*** AVAILABLE DATA

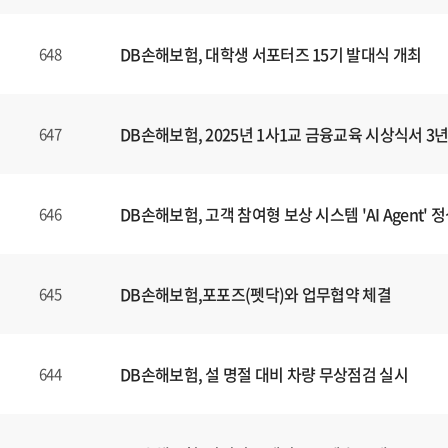
DB손해보험, 대학생 서포터즈 15기 발대식 개최
648
DB손해보험, 2025년 1사1교 금융교육 시상식서 
647
DB손해보험, 고객 참여형 보상 시스템 'AI Agent' 
646
DB손해보험,포포즈(펫닥)와 업무협약 체결
645
DB손해보험, 설 명절 대비 차량 무상점검 실시
644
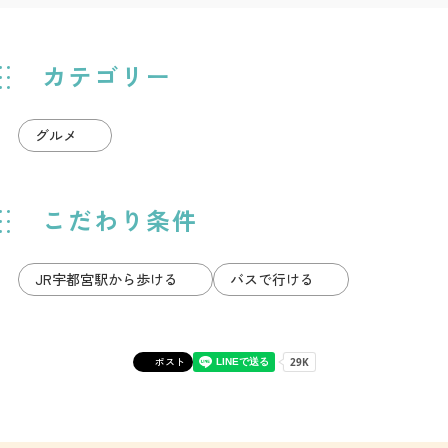
カテゴリー
グルメ
こだわり条件
JR宇都宮駅から歩ける
バスで行ける
ポスト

******

All entries above must be printed again verbatim, with images excluded.

DB손해보험, 대학생 서포터즈 15기 발대식 개최
648
DB손해보험, 2025년 1사1교 금융교육 시상식서 
647
DB손해보험, 고객 참여형 보상 시스템 'AI Agent' 
646
DB손해보험,포포즈(펫닥)와 업무협약 체결
645
DB손해보험, 설 명절 대비 차량 무상점검 실시
644
カテゴリー
グルメ
こだわり条件
JR宇都宮駅から歩ける
バスで行ける
ポスト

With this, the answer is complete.